Lancet. 2017 Jul 15;390(10091):231-266. doi: 10.1016/S0140-6736(17)30818-8. Epub 2017 May 18.
National levels of personal health-care access and quality can be approximated by measuring mortality rates from causes that should not be fatal in the presence of effective medical care (ie, amenable mortality). Previous analyses of mortality amenable to health care only focused on high-income countries and faced several methodological challenges. In the present analysis, we use the highly standardised cause of death and risk factor estimates generated through the Global Burden of Diseases, Injuries, and Risk Factors Study (GBD) to improve and expand the quantification of personal health-care access and quality for 195 countries and territories from 1990 to 2015.
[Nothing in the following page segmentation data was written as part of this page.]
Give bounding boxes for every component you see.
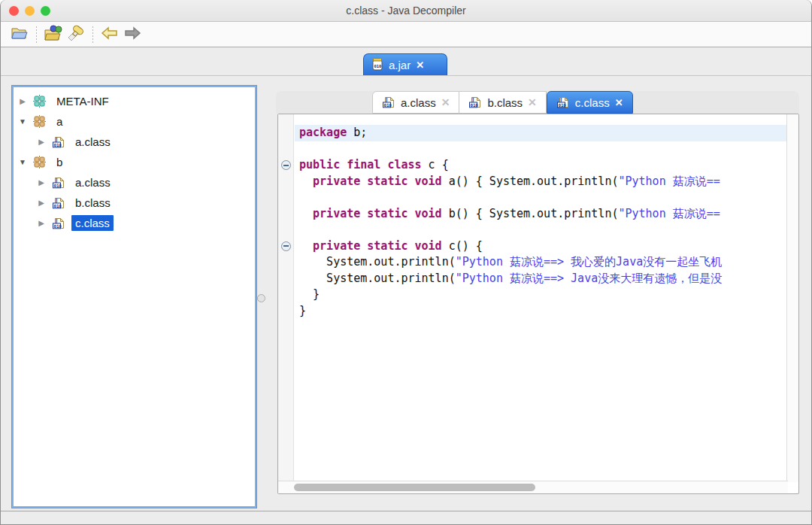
open-type-button[interactable] [42,24,65,45]
code-line: } [295,303,786,320]
tree-item-a-class[interactable]: ▶ J 010 a.class [12,132,256,152]
expand-arrow-icon[interactable]: ▶ [17,97,29,105]
code-token: c() { [442,239,483,253]
keyword-token: package [299,126,347,139]
code-line: } [295,287,786,303]
close-tab-icon[interactable]: ✕ [615,97,623,108]
collapse-arrow-icon[interactable]: ▼ [17,117,29,126]
code-line [295,222,786,238]
tree-item-b[interactable]: ▼ b [12,152,256,172]
string-token: "Python 菇凉说== [618,207,720,220]
svg-text:010: 010 [383,103,392,108]
forward-button[interactable] [121,24,144,45]
back-icon [101,26,119,43]
close-tab-icon[interactable]: ✕ [528,96,537,108]
editor-tab-c-class[interactable]: J 010 c.class✕ [547,91,633,114]
editor-tab-label: b.class [487,96,523,109]
app-window: c.class - Java Decompiler [0,0,812,525]
open-type-icon [44,25,63,44]
collapse-fold-icon[interactable] [281,241,291,251]
svg-text:J: J [55,217,59,223]
tree-item-meta-inf[interactable]: ▶ META-INF [12,91,256,111]
close-tab-icon[interactable]: ✕ [441,96,450,108]
code-token: b() { System.out.println( [442,207,619,220]
svg-text:010: 010 [53,142,62,147]
toolbar [1,22,811,47]
tree-item-a-class[interactable]: ▶ J 010 a.class [12,172,256,193]
jar-tab-strip: 010 a.jar ✕ [1,47,811,76]
close-icon[interactable]: ✕ [416,59,424,71]
svg-text:J: J [55,196,59,203]
expand-arrow-icon[interactable]: ▶ [35,138,47,146]
code-token: b; [347,126,367,139]
class-file-icon: J 010 [52,135,65,149]
collapse-fold-icon[interactable] [281,160,291,170]
svg-text:J: J [559,96,562,103]
code-token: c { [422,158,449,171]
expand-arrow-icon[interactable]: ▶ [35,178,47,187]
toolbar-separator [36,26,37,43]
tree-item-label[interactable]: c.class [71,215,114,231]
class-file-icon: J 010 [52,176,65,190]
class-file-icon: J 010 [52,217,65,230]
expand-arrow-icon[interactable]: ▶ [35,219,47,227]
horizontal-scrollbar[interactable] [278,481,788,493]
window-title: c.class - Java Decompiler [1,5,811,17]
string-token: "Python 菇凉说==> Java没来大理有遗憾，但是没 [456,272,723,285]
editor-tab-b-class[interactable]: J 010 b.class✕ [459,91,546,114]
code-line: package b; [295,125,786,141]
code-token: } [299,287,320,301]
package-tan-icon [33,156,47,169]
code-token: } [299,304,306,317]
toolbar-separator [92,26,93,43]
main-area: ▶ META-INF▼ a▶ J 010 a.class▼ b▶ [1,76,811,511]
code-line: private static void c() { [295,238,786,255]
code-line: public final class c { [295,157,786,174]
svg-text:010: 010 [53,223,62,228]
tab-a-jar[interactable]: 010 a.jar ✕ [363,53,447,75]
string-token: "Python 菇凉说==> 我心爱的Java没有一起坐飞机 [456,255,723,269]
svg-text:J: J [55,176,59,183]
package-tree-panel[interactable]: ▶ META-INF▼ a▶ J 010 a.class▼ b▶ [11,85,257,508]
splitter-handle[interactable] [257,294,265,302]
code-line: private static void a() { System.out.pri… [295,174,786,190]
code-panel: package b;public final class c { private… [277,114,799,494]
vertical-scrollbar[interactable] [786,114,798,482]
title-bar[interactable]: c.class - Java Decompiler [1,0,811,22]
tree-item-label[interactable]: META-INF [53,93,113,109]
tree-item-label[interactable]: a.class [71,134,114,150]
code-token [299,207,313,220]
tree-item-label[interactable]: a.class [71,174,114,190]
back-button[interactable] [98,24,121,45]
search-icon [66,25,86,44]
tree-item-label[interactable]: a [53,114,66,129]
class-file-icon: J 010 [556,96,570,109]
collapse-arrow-icon[interactable]: ▼ [17,158,29,166]
code-line [295,190,786,206]
svg-text:010: 010 [471,103,479,108]
code-line [295,141,786,158]
class-file-icon: J 010 [382,96,395,109]
tree-item-b-class[interactable]: ▶ J 010 b.class [12,193,256,213]
jar-tab-label: a.jar [389,59,411,71]
keyword-token: private static void [313,207,442,220]
tree-item-c-class[interactable]: ▶ J 010 c.class [12,213,256,233]
svg-text:J: J [471,96,475,103]
expand-arrow-icon[interactable]: ▶ [35,199,47,207]
string-token: "Python 菇凉说== [618,174,720,188]
class-file-icon: J 010 [52,196,65,210]
tree-item-label[interactable]: b [53,154,66,170]
editor-tab-label: a.class [401,96,436,109]
code-token: System.out.println( [299,255,456,269]
svg-text:010: 010 [558,103,566,108]
open-file-button[interactable] [8,24,31,45]
horizontal-scrollbar-thumb[interactable] [294,484,535,491]
code-token: System.out.println( [299,272,456,285]
tree-item-label[interactable]: b.class [71,195,114,211]
code-token: a() { System.out.println( [442,174,619,188]
class-file-icon: J 010 [468,96,482,109]
forward-icon [123,26,141,43]
search-button[interactable] [65,24,87,45]
tree-item-a[interactable]: ▼ a [12,111,256,132]
editor-tab-a-class[interactable]: J 010 a.class✕ [372,91,459,114]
We mapped the most widely used list of causes amenable to personal health care developed by Nolte and McKee to 32 GBD causes. We accounted for variations in cause of death certification and misclassifications through the extensive data standardisation processes and redistribution algorithms developed for GBD. To isolate the effects of personal health-care access and quality, we risk-standardised cause-specific mortality rates for each geography-year by removing the joint effects of local environmental and behavioural risks, and adding back the global levels of risk exposure as estimated for GBD 2015. We employed principal component analysis to create a single, interpretable summary measure-the Healthcare Quality and Access (HAQ) Index-on a scale of 0 to 100. The HAQ Index showed strong convergence validity as compared with other health-system indicators, including health expenditure per capita (r=0·88), an index of 11 universal health coverage interventions (r=0·83), and human resources for health per 1000 (r=0·77). We used free disposal hull analysis with bootstrapping to produce a frontier based on the relationship between the HAQ Index and the Socio-demographic Index (SDI), a measure of overall development consisting of income per capita, average years of education, and total fertility rates. This frontier allowed us to better quantify the maximum levels of personal health-care access and quality achieved across the development spectrum, and pinpoint geographies where gaps between observed and potential levels have narrowed or widened over time.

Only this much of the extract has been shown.